Suppose $\text{Span}(I) \ne V$ then $I \ne G$ and $G \setminus \text{Span}(I) \ne \emptyset$ (if $G \subseteq \text{Span}(I)$ we would have $V=\text{Span}(G) \subseteq \text{Span}(I)$).Thus $\exists g_1 \in G$ such that $g_1 \notin \text{Span}(I)$. Then $I'= I \cup \left\{g_1 \right\} \subseteq G$ is linearly independent.
Why $\text{Span}(I) \ne V$ does imply that $I \ne G$ and also $I'= I \subseteq V$?
If $\text{Span}(I')=V$ we are done. If not,$\exists g_2 \in G$ such that $g_2 \notin \text{Span}(I')$ and we get a linearly independent set $I''= I' \cup \left\{g_1 ,g_2\right\} $. If $\text{Span}(I'')=V$ we are done.
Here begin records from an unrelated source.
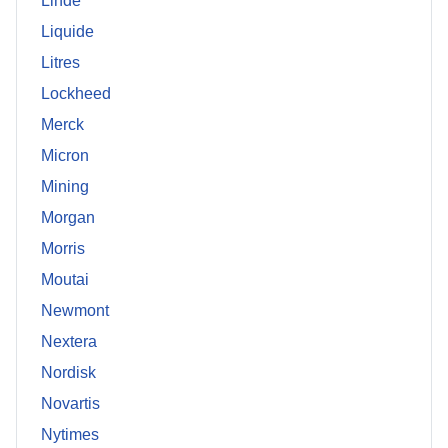
Linde
Liquide
Litres
Lockheed
Merck
Micron
Mining
Morgan
Morris
Moutai
Newmont
Nextera
Nordisk
Novartis
Nytimes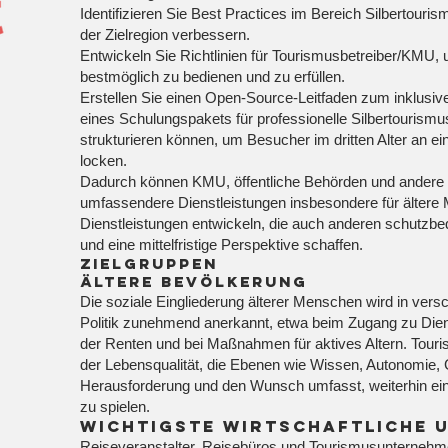
Identifizieren Sie Best Practices im Bereich Silbertouris
der Zielregion verbessern.
Entwickeln Sie Richtlinien für Tourismusbetreiber/KMU, u
bestmöglich zu bedienen und zu erfüllen.
Erstellen Sie einen Open-Source-Leitfaden zum inklusive
eines Schulungspakets für professionelle Silbertourismu
strukturieren können, um Besucher im dritten Alter an ei
locken.
Dadurch können KMU, öffentliche Behörden und andere 
umfassendere Dienstleistungen insbesondere für ältere
Dienstleistungen entwickeln, die auch anderen schutz
und eine mittelfristige Perspektive schaffen.
Zielgruppen
Ältere Bevölkerung
Die soziale Eingliederung älterer Menschen wird in vers
Politik zunehmend anerkannt, etwa beim Zugang zu Diens
der Renten und bei Maßnahmen für aktives Altern. Touri
der Lebensqualität, die Ebenen wie Wissen, Autonomie, 
Herausforderung und den Wunsch umfasst, weiterhin eine
zu spielen.
Wichtigste wirtschaftliche 
Reiseveranstalter, Reisebüros und Tourismusunternehme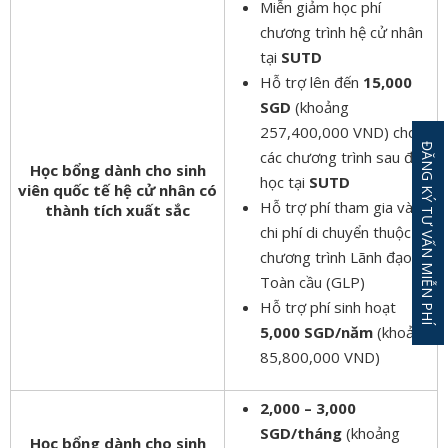
Miễn giảm học phí
chương trình hệ cử nhân
tại
SUTD
Hỗ trợ lên đến
15,000
SGD
(khoảng
257,400,000 VND) cho
ĐĂNG KÝ TƯ VẤN MIỄN PHÍ
các chương trình sau đại
Học bổng dành cho sinh
học tại
SUTD
viên quốc tế hệ cử nhân có
Hỗ trợ phí tham gia và
thành tích xuất sắc
chi phí di chuyển thuộc
chương trình Lãnh đạo
Toàn cầu (GLP)
Hỗ trợ phí sinh hoạt
5,000 SGD/năm
(khoảng
85,800,000 VND)
2,000 – 3,000
SGD/tháng
(khoảng
Học bổng dành cho sinh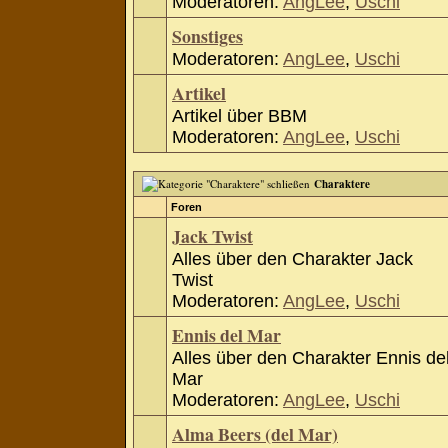
Moderatoren:
AngLee
,
Uschi
Sonstiges
Moderatoren:
AngLee
,
Uschi
Artikel
Artikel über BBM
Moderatoren:
AngLee
,
Uschi
Charaktere
Foren
Jack Twist
Alles über den Charakter Jack
Twist
Moderatoren:
AngLee
,
Uschi
Ennis del Mar
Alles über den Charakter Ennis de
Mar
Moderatoren:
AngLee
,
Uschi
Alma Beers (del Mar)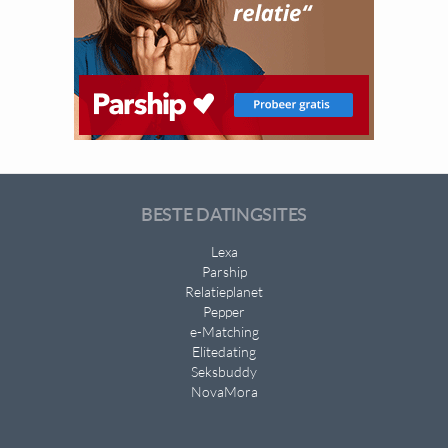
BESTE DATINGSITES
Lexa
Parship
Relatieplanet
Pepper
e-Matching
Elitedating
Seksbuddy
NovaMora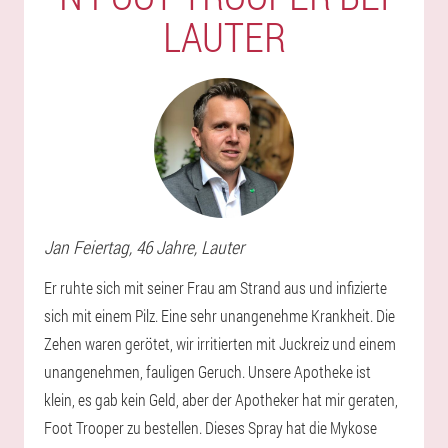
LAUTER
Jan
Feiertag
, 46 Jahre,
Lauter
Er ruhte sich mit seiner Frau am Strand aus und infizierte
sich mit einem Pilz. Eine sehr unangenehme Krankheit. Die
Zehen waren gerötet, wir irritierten mit Juckreiz und einem
unangenehmen, fauligen Geruch. Unsere Apotheke ist
klein, es gab kein Geld, aber der Apotheker hat mir geraten,
Foot Trooper zu bestellen. Dieses Spray hat die Mykose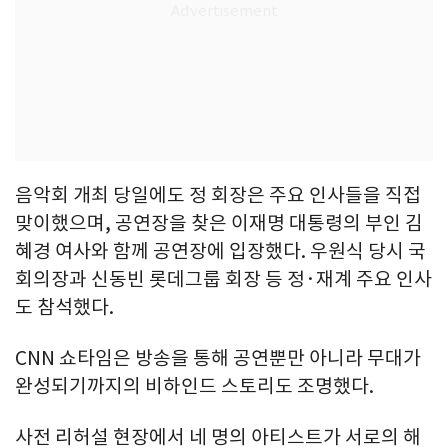
음악회 개최 당일에도 정 회장은 주요 인사들을 직접
맞이했으며, 공연장을 찾은 이재명 대통령의 부인 김
혜경 여사와 함께 공연장에 입장했다. 우원식 당시 국
회의장과 신동빈 롯데그룹 회장 등 정·재계 주요 인사
도 참석했다.
CNN 쇼타임은 방송을 통해 공연뿐만 아니라 무대가
완성되기까지의 비하인드 스토리도 조명했다.
사전 리허설 현장에서 네 명의 아티스트가 서로의 해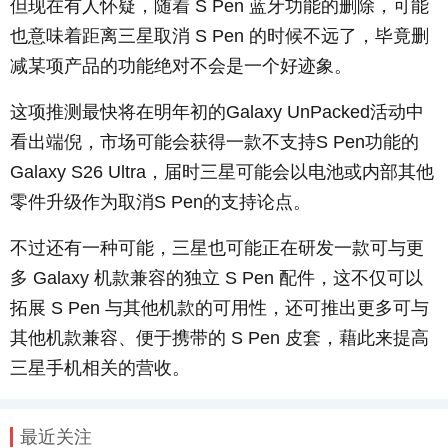
但现在有人怀疑，随着
S Pen
蓝牙功能的删除，可能
也意味着距离三星取消
S Pen
的时候不远了，毕竟删
减某项产品的功能绝对不会是一个好迹象。
这项推测最快将在明年初的
Galaxy UnPacked
活动中
看出端倪，市场可能会获得一款不支持
S Pen
功能的
Galaxy S26 Ultra
，届时三星可能会以电池或内部其他
零件升级作为取消
S Pen
的支持论点。
不过还有一种可能，三星也可能正在研发一款可与更
多
Galaxy
机款兼容的独立
S Pen
配件，这不仅可以
拓展
S Pen
与其他机款的可用性，还可推出更多可与
其他机款兼容、便于携带的
S Pen
皮套，藉此来提高
三星手机相关的营收。
最近关注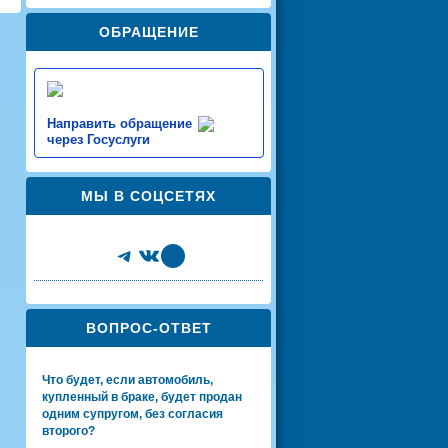
ОБРАЩЕНИЕ
Направить обращение
через Госуслуги
МЫ В СОЦСЕТЯХ
Telegram
VK
Share Icon
ВОПРОС-ОТВЕТ
Что будет, если автомобиль,
купленный в браке, будет продан
одним супругом, без согласия
второго?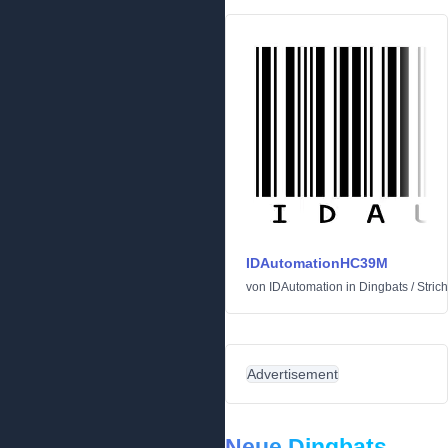
IDAutomationHC39M
von
IDAutomation
in
Dingbats
/
Stric
Advertisement
Neue Dingbats-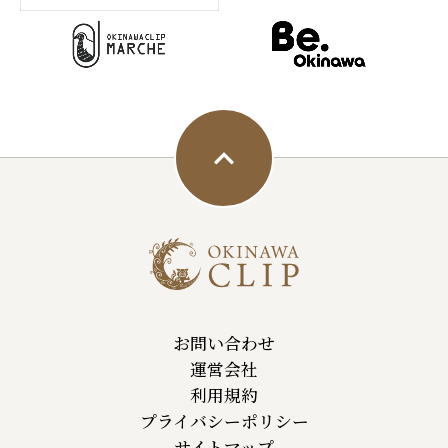
お問い合わせ
運営会社
利用規約
プライバシーポリシー
サイトマップ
If not, we continue. Since $G$ is a finite set, this process will come to an end.Finally we will get a linearly independent set $I'= I \cup \left\{g_1 ,g_2,\ldots,g_r\right\} \subseteq G$ which spans $V$ . This is the basis $B$ and obviously $I \subseteq B \subseteq G$.
I know that $G$ is a spanning set of $V$ but why a subset of $G$ like $I'= I \cup \left\{g_1 ,g_2,\ldots,g_r\right\} $ is also a spanning subset of $G$?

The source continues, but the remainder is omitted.